Although the data below contains pictures, output only the lines between those holding "Ngày nay, mô hình này không chỉ là nơi nghỉ" and "comentar l'entrada de", inclusive, exactly and without those pictures.

BEGIN DATA FOR ANALYSIS

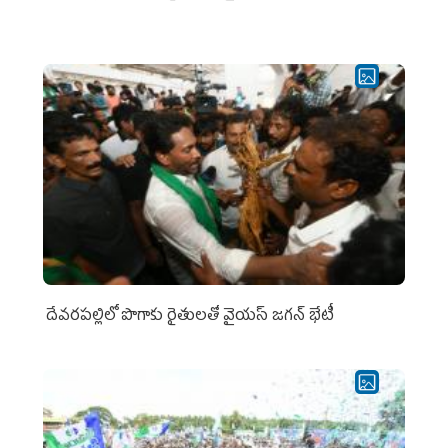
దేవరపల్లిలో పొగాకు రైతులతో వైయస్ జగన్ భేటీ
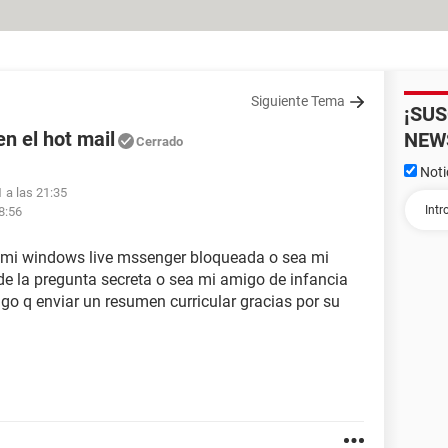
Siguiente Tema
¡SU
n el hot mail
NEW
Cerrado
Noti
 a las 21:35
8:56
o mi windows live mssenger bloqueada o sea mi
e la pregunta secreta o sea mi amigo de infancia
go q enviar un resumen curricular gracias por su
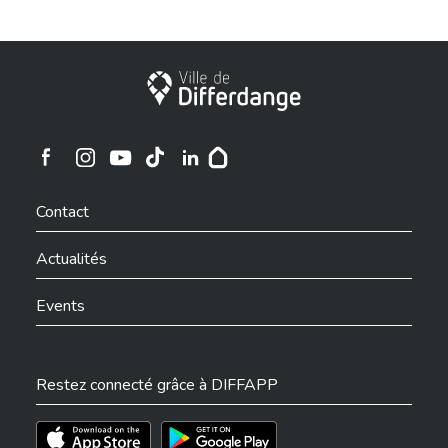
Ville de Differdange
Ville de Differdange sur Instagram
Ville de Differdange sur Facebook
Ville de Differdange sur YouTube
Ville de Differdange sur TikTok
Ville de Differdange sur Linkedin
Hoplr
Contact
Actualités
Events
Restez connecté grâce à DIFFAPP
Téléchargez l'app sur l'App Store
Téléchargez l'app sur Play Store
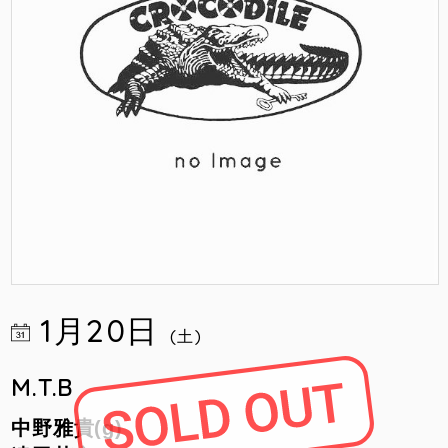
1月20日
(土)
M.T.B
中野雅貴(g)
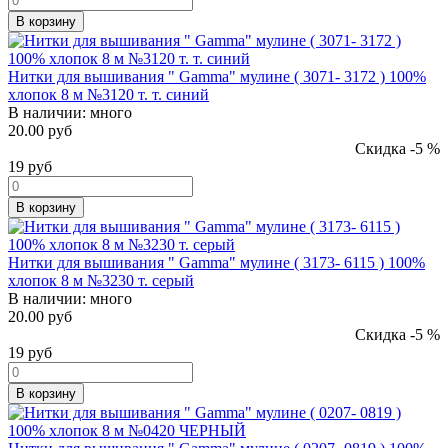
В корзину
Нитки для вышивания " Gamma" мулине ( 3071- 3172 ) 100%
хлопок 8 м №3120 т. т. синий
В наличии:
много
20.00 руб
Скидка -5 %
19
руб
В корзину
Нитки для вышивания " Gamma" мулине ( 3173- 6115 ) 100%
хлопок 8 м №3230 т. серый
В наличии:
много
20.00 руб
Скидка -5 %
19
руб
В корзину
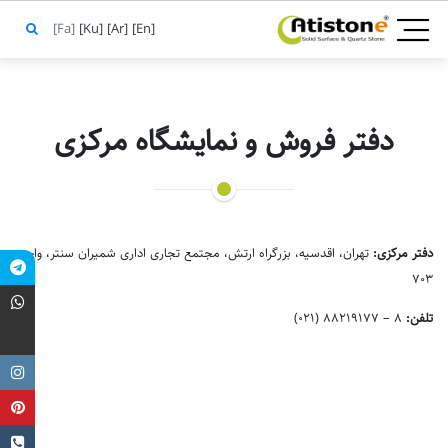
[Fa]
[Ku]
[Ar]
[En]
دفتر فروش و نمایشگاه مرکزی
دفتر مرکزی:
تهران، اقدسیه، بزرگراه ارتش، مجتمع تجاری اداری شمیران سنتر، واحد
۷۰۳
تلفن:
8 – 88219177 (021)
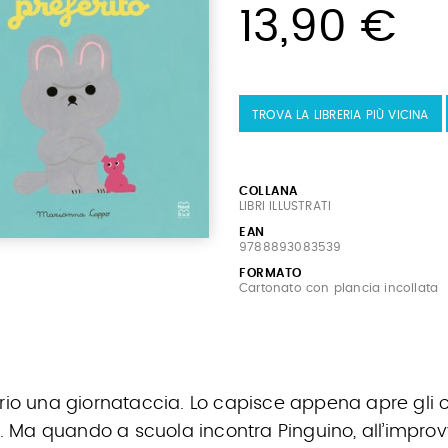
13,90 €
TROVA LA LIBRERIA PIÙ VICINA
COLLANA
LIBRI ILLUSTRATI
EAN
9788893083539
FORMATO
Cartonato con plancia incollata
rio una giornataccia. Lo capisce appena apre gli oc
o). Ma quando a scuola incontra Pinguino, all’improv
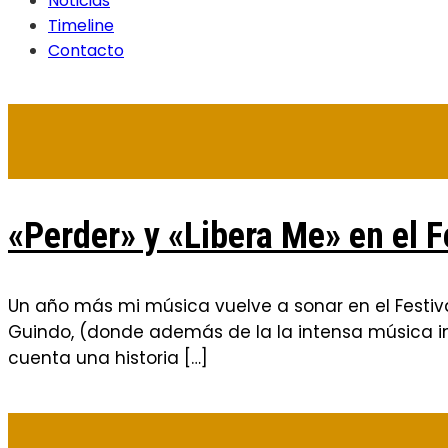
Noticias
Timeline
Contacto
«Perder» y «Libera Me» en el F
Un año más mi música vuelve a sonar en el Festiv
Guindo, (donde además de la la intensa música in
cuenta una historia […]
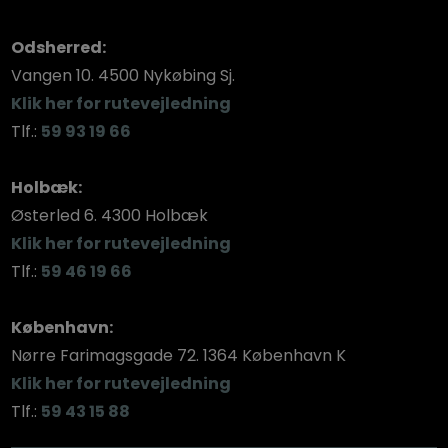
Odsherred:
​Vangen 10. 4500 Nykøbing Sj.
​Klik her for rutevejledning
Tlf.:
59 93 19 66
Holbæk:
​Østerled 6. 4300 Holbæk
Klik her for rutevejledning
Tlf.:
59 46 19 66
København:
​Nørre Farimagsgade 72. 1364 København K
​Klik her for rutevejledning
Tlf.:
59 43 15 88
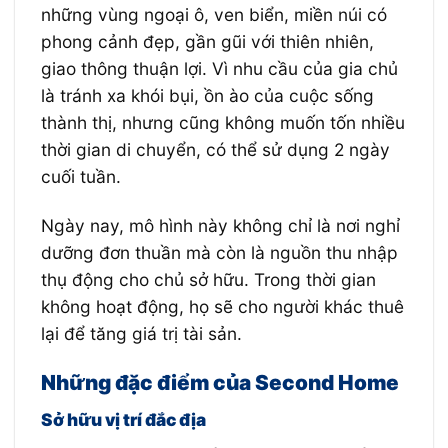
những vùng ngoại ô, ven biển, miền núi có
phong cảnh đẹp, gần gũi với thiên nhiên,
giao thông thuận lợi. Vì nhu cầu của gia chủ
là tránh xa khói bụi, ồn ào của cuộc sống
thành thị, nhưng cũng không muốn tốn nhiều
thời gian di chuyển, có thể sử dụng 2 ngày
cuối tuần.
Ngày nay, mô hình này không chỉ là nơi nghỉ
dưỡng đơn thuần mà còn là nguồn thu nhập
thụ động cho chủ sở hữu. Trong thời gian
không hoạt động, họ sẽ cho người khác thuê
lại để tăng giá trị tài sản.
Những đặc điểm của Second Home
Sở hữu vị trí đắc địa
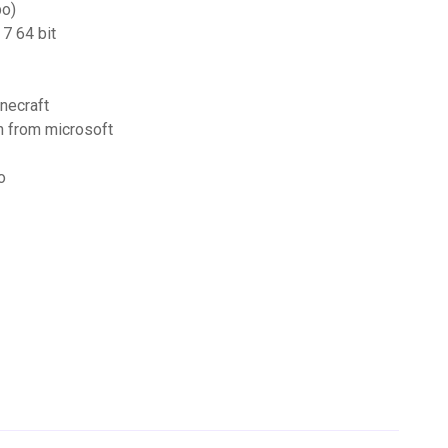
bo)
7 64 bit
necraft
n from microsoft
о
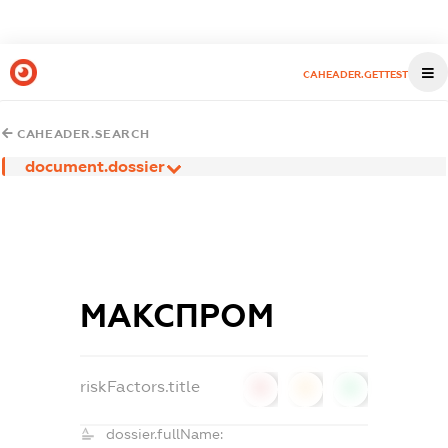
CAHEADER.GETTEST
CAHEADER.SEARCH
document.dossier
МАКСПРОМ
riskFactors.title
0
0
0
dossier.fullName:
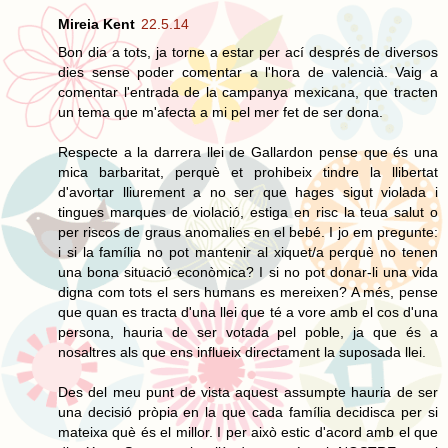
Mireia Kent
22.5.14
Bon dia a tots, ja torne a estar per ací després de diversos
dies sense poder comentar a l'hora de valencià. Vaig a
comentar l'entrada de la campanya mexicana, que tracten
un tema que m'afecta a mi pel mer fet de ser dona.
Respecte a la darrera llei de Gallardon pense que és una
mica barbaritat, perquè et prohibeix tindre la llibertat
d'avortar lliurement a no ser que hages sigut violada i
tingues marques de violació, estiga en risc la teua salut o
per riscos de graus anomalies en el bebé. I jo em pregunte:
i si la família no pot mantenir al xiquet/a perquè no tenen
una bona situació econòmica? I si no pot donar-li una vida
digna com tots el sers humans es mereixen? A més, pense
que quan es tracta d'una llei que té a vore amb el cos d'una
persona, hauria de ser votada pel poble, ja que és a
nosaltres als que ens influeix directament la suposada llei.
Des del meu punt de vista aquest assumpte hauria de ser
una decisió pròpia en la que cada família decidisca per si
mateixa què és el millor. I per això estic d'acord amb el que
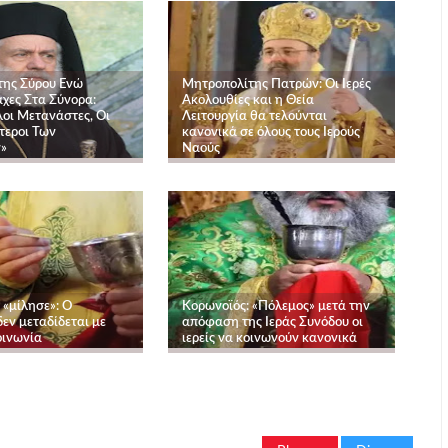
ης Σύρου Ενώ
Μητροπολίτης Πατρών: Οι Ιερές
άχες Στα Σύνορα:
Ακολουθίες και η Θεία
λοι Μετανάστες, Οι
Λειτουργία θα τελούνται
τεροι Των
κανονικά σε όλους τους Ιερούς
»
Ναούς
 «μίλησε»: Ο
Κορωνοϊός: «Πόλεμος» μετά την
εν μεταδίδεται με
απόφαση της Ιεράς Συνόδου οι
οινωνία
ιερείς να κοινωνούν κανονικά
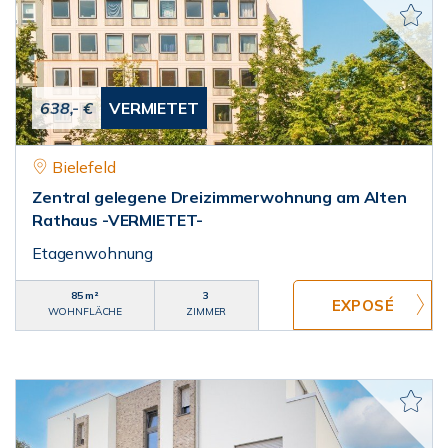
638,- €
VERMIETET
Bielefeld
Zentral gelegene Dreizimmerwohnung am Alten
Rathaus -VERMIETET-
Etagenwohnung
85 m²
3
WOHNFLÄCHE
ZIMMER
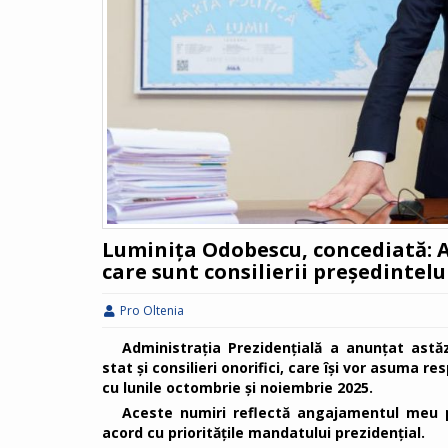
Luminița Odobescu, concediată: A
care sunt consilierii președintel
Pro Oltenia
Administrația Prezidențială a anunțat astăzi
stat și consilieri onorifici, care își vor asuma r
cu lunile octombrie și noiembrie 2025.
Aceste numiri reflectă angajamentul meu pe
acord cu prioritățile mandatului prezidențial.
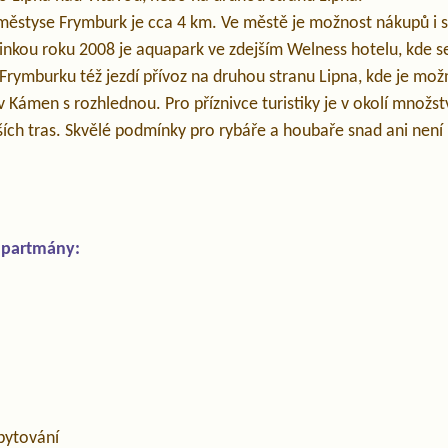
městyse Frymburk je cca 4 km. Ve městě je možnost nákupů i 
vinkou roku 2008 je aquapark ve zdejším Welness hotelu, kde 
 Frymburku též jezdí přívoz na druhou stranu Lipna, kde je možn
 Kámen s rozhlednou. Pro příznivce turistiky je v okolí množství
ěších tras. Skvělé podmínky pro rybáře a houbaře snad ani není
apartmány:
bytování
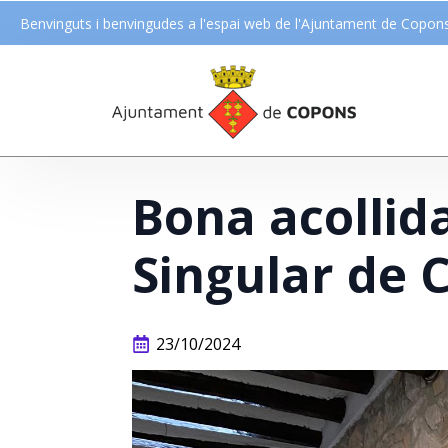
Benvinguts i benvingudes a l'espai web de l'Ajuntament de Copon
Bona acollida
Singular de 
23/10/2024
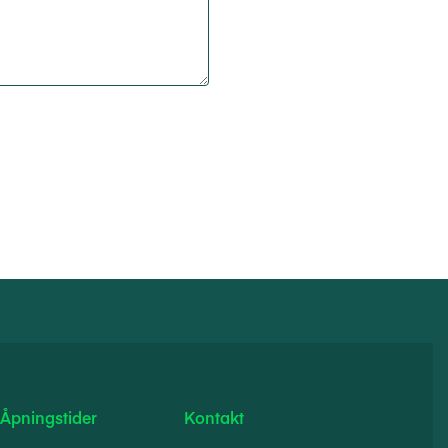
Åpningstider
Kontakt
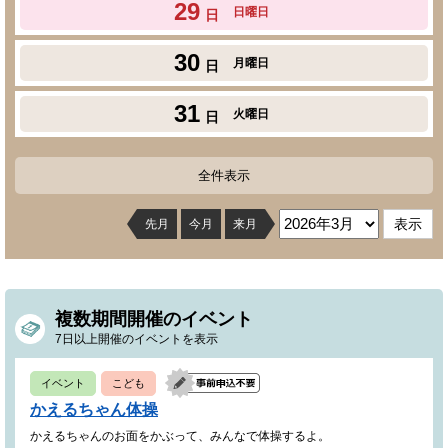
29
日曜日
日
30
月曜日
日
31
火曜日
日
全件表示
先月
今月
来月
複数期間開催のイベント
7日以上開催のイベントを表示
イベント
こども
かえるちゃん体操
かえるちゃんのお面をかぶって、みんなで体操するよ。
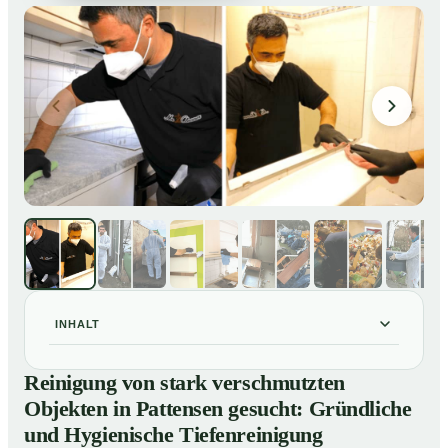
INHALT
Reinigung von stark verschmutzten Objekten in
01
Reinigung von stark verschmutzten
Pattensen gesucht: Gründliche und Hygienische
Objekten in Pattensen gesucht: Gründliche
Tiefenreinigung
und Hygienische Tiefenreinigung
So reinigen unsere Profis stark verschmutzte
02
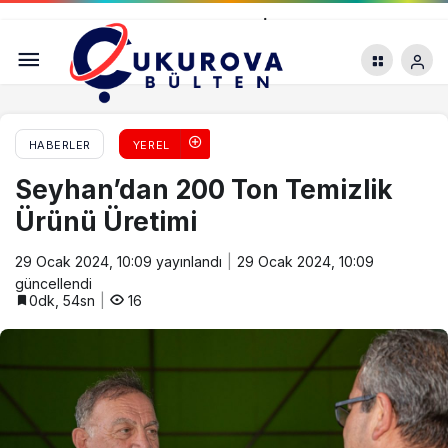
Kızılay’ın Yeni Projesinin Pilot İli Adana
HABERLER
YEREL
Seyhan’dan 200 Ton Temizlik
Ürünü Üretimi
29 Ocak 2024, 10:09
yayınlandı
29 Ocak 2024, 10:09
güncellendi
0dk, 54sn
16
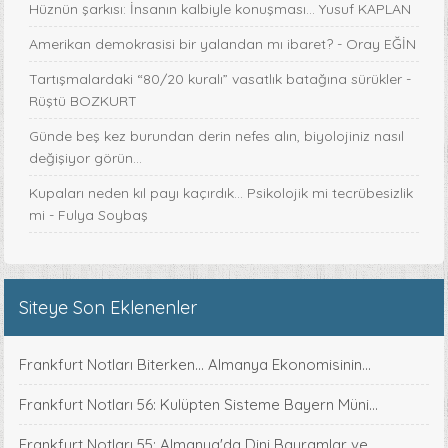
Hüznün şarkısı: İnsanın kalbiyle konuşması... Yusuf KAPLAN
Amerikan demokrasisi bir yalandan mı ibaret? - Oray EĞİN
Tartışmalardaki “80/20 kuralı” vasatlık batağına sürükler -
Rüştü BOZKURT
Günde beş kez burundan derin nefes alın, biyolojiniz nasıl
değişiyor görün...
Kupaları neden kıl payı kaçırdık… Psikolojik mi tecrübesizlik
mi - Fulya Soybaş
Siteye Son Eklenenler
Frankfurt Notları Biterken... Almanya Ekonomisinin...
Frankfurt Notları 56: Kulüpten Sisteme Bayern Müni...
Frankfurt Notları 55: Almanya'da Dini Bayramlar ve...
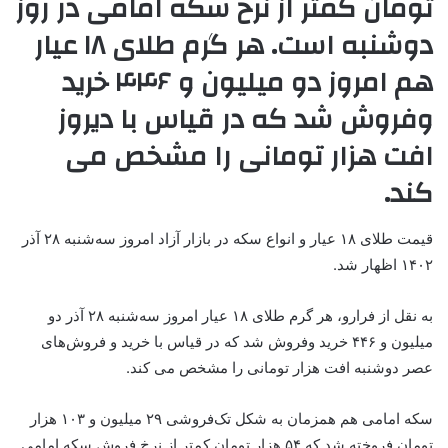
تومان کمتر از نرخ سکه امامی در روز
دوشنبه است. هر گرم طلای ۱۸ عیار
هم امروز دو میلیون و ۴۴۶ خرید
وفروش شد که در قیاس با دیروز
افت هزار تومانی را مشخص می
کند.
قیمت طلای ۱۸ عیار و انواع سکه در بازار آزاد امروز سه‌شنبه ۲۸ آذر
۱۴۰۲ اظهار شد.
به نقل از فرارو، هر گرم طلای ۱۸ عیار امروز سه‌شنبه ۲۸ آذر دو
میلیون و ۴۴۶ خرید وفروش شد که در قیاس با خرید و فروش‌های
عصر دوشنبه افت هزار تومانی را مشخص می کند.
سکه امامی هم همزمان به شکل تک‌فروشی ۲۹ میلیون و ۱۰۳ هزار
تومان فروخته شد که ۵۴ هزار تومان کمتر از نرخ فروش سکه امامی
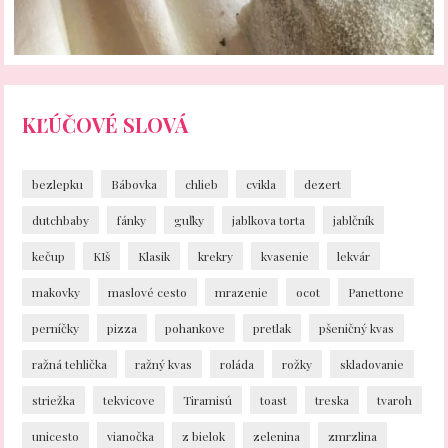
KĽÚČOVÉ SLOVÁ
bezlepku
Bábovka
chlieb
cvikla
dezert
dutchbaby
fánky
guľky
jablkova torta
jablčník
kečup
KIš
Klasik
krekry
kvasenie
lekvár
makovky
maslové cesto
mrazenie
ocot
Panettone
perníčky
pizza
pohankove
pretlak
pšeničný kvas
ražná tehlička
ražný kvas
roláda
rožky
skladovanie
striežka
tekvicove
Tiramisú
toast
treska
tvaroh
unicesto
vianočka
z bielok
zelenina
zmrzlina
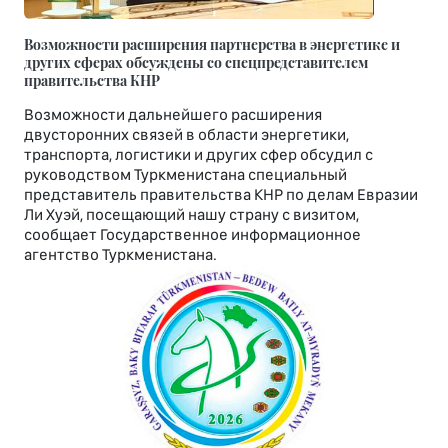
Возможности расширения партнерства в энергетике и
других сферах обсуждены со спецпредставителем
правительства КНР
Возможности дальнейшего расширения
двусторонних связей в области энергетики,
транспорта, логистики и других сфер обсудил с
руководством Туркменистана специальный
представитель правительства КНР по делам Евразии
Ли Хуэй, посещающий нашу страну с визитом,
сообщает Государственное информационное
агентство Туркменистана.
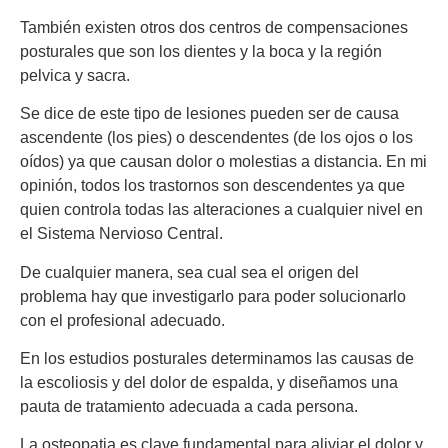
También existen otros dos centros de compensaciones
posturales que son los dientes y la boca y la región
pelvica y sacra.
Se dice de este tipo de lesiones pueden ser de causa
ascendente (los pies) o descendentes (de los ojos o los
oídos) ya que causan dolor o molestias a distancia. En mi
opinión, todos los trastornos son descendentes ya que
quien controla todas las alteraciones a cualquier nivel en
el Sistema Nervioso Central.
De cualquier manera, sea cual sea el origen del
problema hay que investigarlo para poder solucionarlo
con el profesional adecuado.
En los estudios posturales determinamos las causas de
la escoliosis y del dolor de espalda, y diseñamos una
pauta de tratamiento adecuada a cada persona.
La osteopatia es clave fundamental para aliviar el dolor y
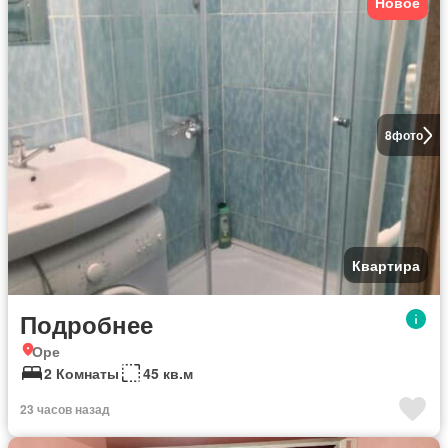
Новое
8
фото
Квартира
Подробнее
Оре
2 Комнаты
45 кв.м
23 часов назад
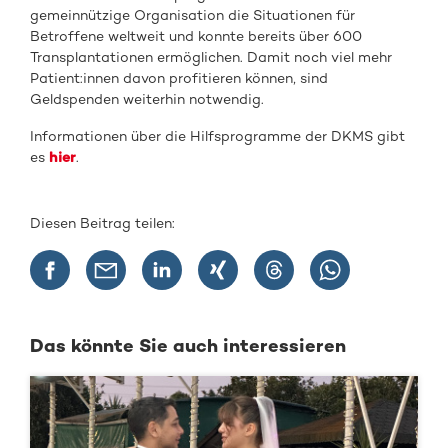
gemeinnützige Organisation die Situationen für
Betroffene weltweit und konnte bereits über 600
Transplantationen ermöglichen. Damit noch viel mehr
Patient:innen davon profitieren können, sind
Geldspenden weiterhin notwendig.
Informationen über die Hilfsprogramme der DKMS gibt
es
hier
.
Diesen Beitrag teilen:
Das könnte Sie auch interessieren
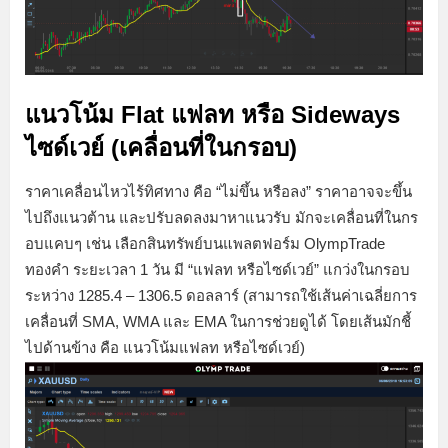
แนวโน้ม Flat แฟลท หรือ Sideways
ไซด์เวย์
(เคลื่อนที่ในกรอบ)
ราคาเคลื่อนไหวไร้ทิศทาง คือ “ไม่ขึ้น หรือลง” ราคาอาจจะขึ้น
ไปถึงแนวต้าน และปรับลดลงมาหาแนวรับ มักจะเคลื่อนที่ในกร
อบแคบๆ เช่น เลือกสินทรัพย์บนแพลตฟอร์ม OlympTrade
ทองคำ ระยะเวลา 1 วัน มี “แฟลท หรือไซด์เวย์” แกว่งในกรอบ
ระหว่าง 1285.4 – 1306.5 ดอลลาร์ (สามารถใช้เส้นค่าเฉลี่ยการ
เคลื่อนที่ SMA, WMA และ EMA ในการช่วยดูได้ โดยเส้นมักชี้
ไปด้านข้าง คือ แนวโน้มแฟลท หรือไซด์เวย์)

END DATA FOR ANALYSIS

**ANSWER TO THIS PROBLEM:**
Ngày nay, mô hình này không chỉ là nơi nghỉ
dưỡng đơn thuần mà còn là nguồn thu nhập
thụ động cho chủ sở hữu. Trong thời gian
không hoạt động, họ sẽ cho người khác thuê
lại để tăng giá trị tài sản.
Những đặc điểm của Second Home
Sở hữu vị trí đắc địa
bo)
7 64 bit
necraft
n from microsoft
о
CAHEADER.GETTEST
CAHEADER.SEARCH
document.dossier
МАКСПРОМ
riskFactors.title
0
0
0
dossier.fullName:
Mireia Kent
22.5.14
Bon dia a tots, ja torne a estar per ací després de diversos
dies sense poder comentar a l'hora de valencià. Vaig a
comentar l'entrada de la campanya mexicana, que tracten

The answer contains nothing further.